Thursday, November 06, 2008

NAISSANCE ET MORT UN 4 NOVEMBRE

Je rentre d’un court voyage en Andalousie, un de plus, après avoir fait le plein d’images et de sons. Des images de soleil, de villages aussi blancs que zen, d’une Séville à la fois sémillante et alanguie sous le seul coin de ciel bleu actuellement en Europe, une Séville qui reste l’une de mes villes favorites avec San Francisco et Venise. Des sons rock parce que l’Andalousie n’a pas que des airs de flamenco, mais aussi des groupes comme Pereza, Fito y Fitipaldis, Canto del Loco, Extremoduro ou Ragdog, à écouter d’urgence si vous ne connaissez pas.

Me voilà donc de retour dans une France pluvieuse et sclérosée, avec son cortège de grévistes allergiques au changement, de caciques indéboulonnables, de partis politiques écrasés par une hiérarchie stalinienne.

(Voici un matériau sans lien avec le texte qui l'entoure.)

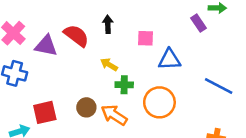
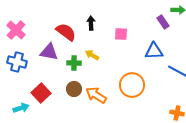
purple triangle: (46, 46) -> (49, 52), moved
blue triangle: (170, 60) -> (154, 51), moved
green cross: (124, 85) -> (74, 63), moved
red square: (45, 112) -> (41, 93), turned -30

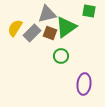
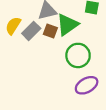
green circle: (61, 56) -> (78, 55), moved, size x1.5
purple ellipse: (84, 84) -> (87, 85), turned 55

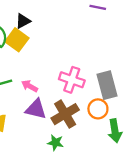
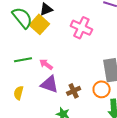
pink cross: (72, 80) -> (81, 28), moved
brown cross: (65, 114) -> (74, 91), size x0.6

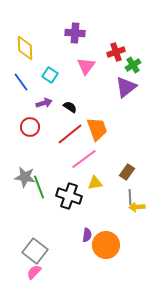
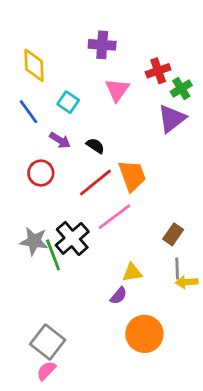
purple arrow: (44, 103) -> (60, 140), turned 49
yellow triangle: (95, 183) -> (132, 273), moved
black cross: (69, 196) -> (72, 238), moved, turned 30
purple semicircle: (87, 235) -> (119, 296), moved, turned 32

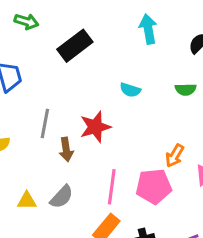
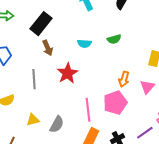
green semicircle: (186, 89) -> (114, 39), moved
brown arrow: (66, 149) -> (48, 48), moved
yellow triangle: (27, 201) -> (33, 120), moved

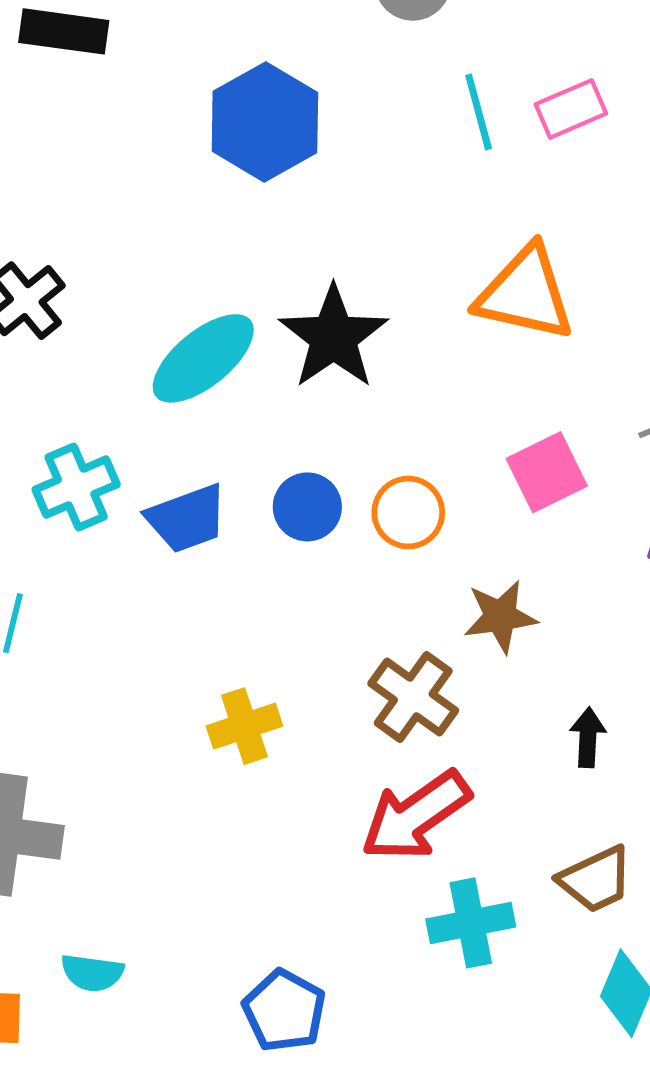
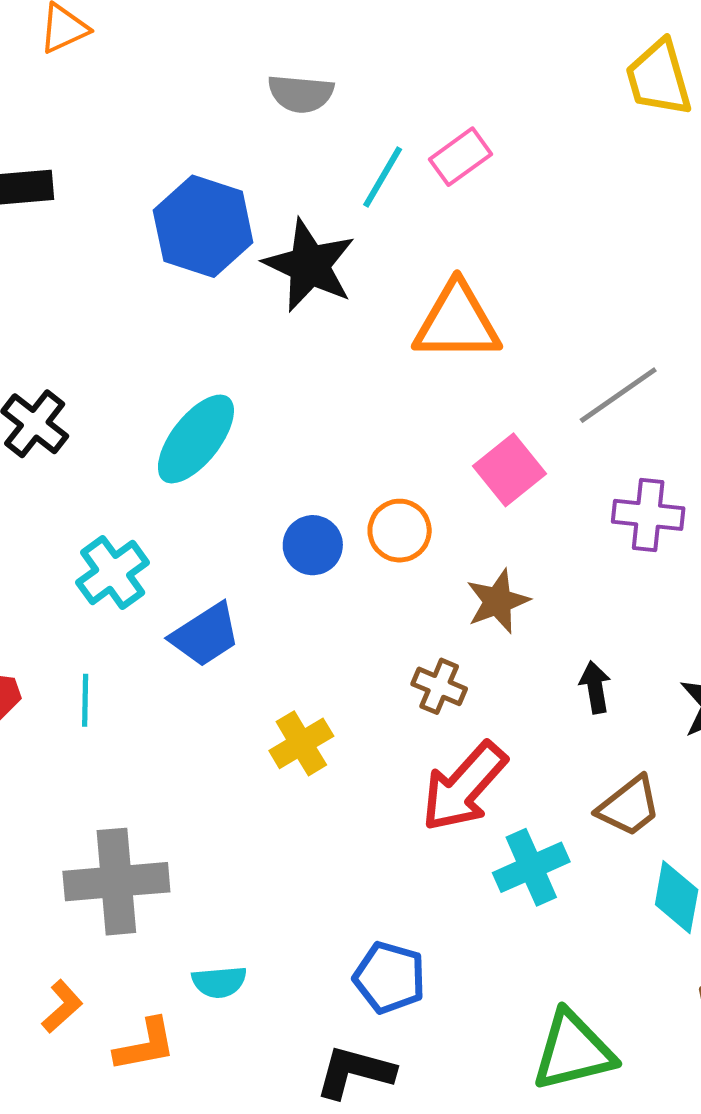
cyan line: (479, 112) -> (383, 177), turned 58
black star: (334, 337) -> (309, 265), moved
blue trapezoid: (187, 519) -> (205, 635), moved
brown cross: (413, 697) -> (439, 686), size x0.7

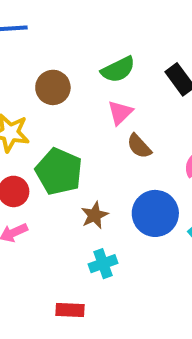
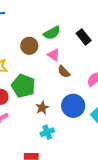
brown circle: (53, 87) -> (29, 46), moved
pink triangle: (120, 113) -> (54, 55), turned -40

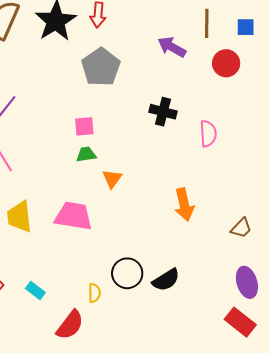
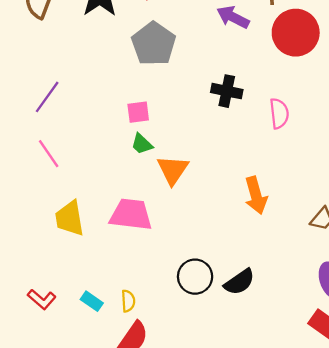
red circle: (226, 63) -> (296, 33), size x1.5
green trapezoid: (86, 154) -> (142, 144), turned -125
orange triangle: (112, 179) -> (173, 170), size x1.4
yellow semicircle: (94, 293) -> (128, 301), moved

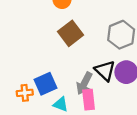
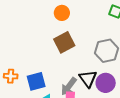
orange cross: (25, 93) -> (11, 76), moved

Au même moment, l’Amérique écrivait une nouvelle fois l’histoire.

Avant de célébrer la victoire de Barack Obama, je m’étais visionné l’intégralité de la première saison de « 24 heures chrono », série emblématique de l'ascendant de la fiction sur la réalité, témoignant du pouvoir des scénaristes qui font l’histoire avec un grand H comme Hollywood. Il y a sept ans déjà, ils imaginaient David Palmer, candidat Noir à la présidentielle américaine, jeune, intègre, ambitieux, charismatique. On comprend mieux, à la lueur du 4 novembre que les auteurs de la série soient sollicités comme consultants auprès de l’administration américaine ou comme conférenciers à l’académie militaire de West Point, voire considérés comme une référence auprès de la Cour suprême des Etats-Unis.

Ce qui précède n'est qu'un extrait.